Cela dit, c’est donc par sa NèPhèSh que le Fils d’Israël se sent ainsi attaché à la vitalité qui habite cette Terre et qu’il vient offrir à YHWH par l’Offrande d’oblation de farine, par le QâRBâN MiNH.âH. Ok. Mais quand on y réfléchit, ça peut mener très loin : que fait le Christ avec les galettes de froment qu’il partage à ses disciples lors de son dernier repas à Jérusalem, sinon unir sa vitalité, sa NèPhèSh à la vitalité de la Terre d’Israël, Terre à partir de laquelle toute la Terre pourra être prise dans le mouvement de son ascension ? Il y a une dimension créationnelle, cosmique, que les chrétiens oublient trop souvent alors même qu’elle est inscrite dans les racines de ce que vit Jésus au regard de la pensée lévitique dont il est complètement imprégné ! Alors certes il ne l’offre pas au Temple, mais dans la vision chrétienne, il EST le Temple : on l’a évoqué lors des vidéos précédentes. Ce qui veut dire qu’à chaque eucharistie, c’est la NèPhèSh du Christ associée à la NèPhèSh de la Terre qui est offerte — fruit de la terre et du travail des hommes — et que les chrétiens, dans l’acte SACERDOTAL de leur baptême, consomment devant la Face de DIEU au moment de la communion ! Nous, catholiques et protestants, nous avons encore une fois trop oublié cette dimension COSMIQUE de la foi en Christ parce que notre Occident s’est réfugié dans les concepts, dans le monde des idées. Mais nos frères orthodoxes, eux, ne l’ont pas perdu, qui vivent leur foi de manière infiniment plus CHARNELLE et donc infiniment plus biblique, ce qui fait qu’on est toujours saisi par le mystère que la liturgie orthodoxe sait infiniment mieux déployer que les autres traditions chrétiennes qui auraient vraiment intérêt, de ce point de vue là, à se mettre à son écoute !
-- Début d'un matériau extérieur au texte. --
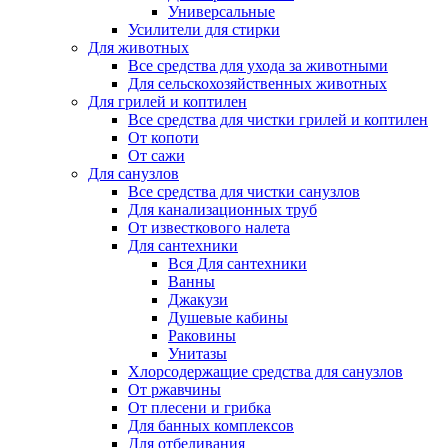
Универсальные
Усилители для стирки
Для животных
Все средства для ухода за животными
Для сельскохозяйственных животных
Для грилей и коптилен
Все средства для чистки грилей и коптилен
От копоти
От сажи
Для санузлов
Все средства для чистки санузлов
Для канализационных труб
От известкового налета
Для сантехники
Вся Для сантехники
Ванны
Джакузи
Душевые кабины
Раковины
Унитазы
Хлорсодержащие средства для санузлов
От ржавчины
От плесени и грибка
Для банных комплексов
Для отбеливания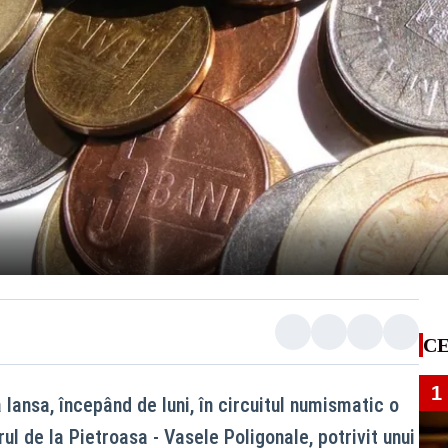
CE
1
lansa, începând de luni, în circuitul numismatic o
l de la Pietroasa - Vasele Poligonale, potrivit unui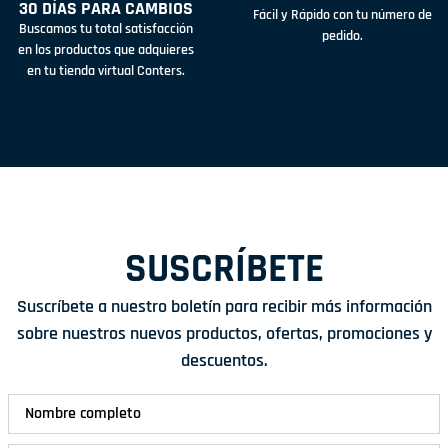
30 DÍAS PARA CAMBIOS
Fácil y Rápido con tu número de
Buscamos tu total satisfacción
pedido.
en los productos que adquieres
en tu tienda virtual Conters.
SUSCRÍBETE
Suscríbete a nuestro boletín para recibir más información
sobre nuestros nuevos productos, ofertas, promociones y
descuentos.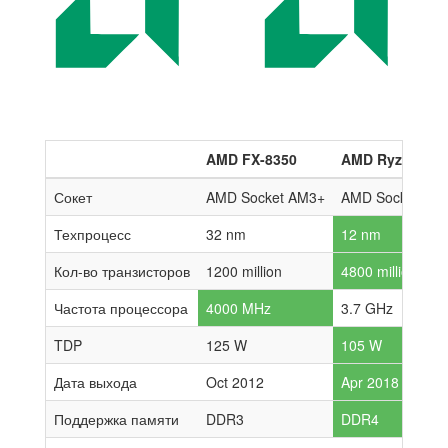
AMD FX-8350
AMD Ryzen 7 2
Сокет
AMD Socket AM3+
AMD Socket AM
Техпроцесс
32 nm
12 nm
Кол-во транзисторов
1200 million
4800 million
Частота процессора
4000 MHz
3.7 GHz
TDP
125 W
105 W
Дата выхода
Oct 2012
Apr 2018
Поддержка памяти
DDR3
DDR4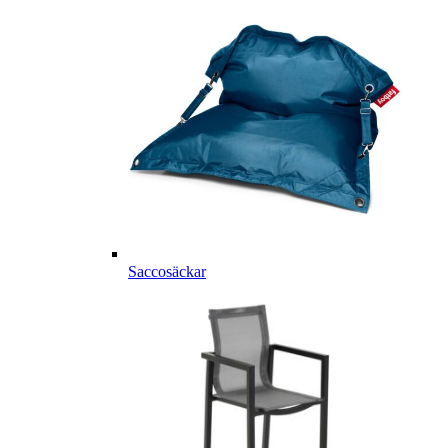
Saccosäckar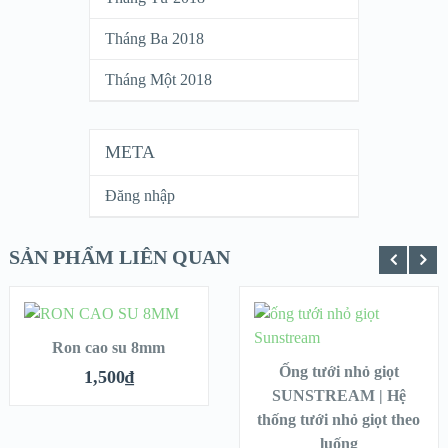
Tháng Ba 2018
Tháng Một 2018
META
Đăng nhập
SẢN PHẨM LIÊN QUAN
Y CHỌN
THÊM VÀO GIỎ HÀNG
THÊM VÀO GIỎ H
Ron cao su 8mm
QUICK LOOK
Ống tưới nhỏ giọt
QUICK LOOK
1,500
₫
SUNSTREAM | Hệ
thống tưới nhỏ giọt theo
VIEW DETAILS
VIEW DETAILS
luống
Alors on va en rester là pour aujourd’hui, parce que j’ai bien conscience que tout ça est un peu difficile à assimiler quand on le découvre. L’essentiel, pour l’heure, c’est de bien comprendre que s’amorce, avec la discipline du QâRBâN lévitique, un mouvement qui est à la base charnelle de toute l’espérance biblique. RIEN ne peut disparaître parce que tout est fondé CHARNELLEMENT dans la vie du MiShKâN instituée par Moïse et que le Lévitique déploie sous nos yeux. Un fondement sur lequel s’enracinera le Christ Jésus pour le porter mystérieusement à son accomplissement. Comprenons bien que Jésus n’invente rien ; il ne crée pas un mouvement nouveau, il ne retire même pas un YOD de la ToRaH de Moïse : il lui donne en revanche son achèvement le plus total grâce auquel tous les craignant-DIEU que nous sommes et toute la création avec nous pouvons enfin rejoindre le peuple élu dans l’Alliance du Salut. Rappelons-nous saint Paul : « La Création tout entière attend la révélation des fils de Dieu ! », c’est en Rm 8,9 ! Voilà tout ce qui est inscrit en germe dans cette toute petite mention du NèPhèSh avec lequel s’avance le Fils d’Israël lorsqu’il vient offrir l’oblation végétale… Ça n’est pas rien ! Et c’est comme ça que se lit la Bible qui est décidément bien autre chose qu’un simple manuel de morale !

Alors maintenant, nous sommes armés pour mieux lire la suite du ch. 2, ce que nous ferons la prochaine fois. D’ici là, je vous souhaite une belle méditation de ce mystère inattendu auquel nous ouvre sans en avoir l’air cette oblation végétale, ce QâRBâN MiNH.âH. Je vous remercie.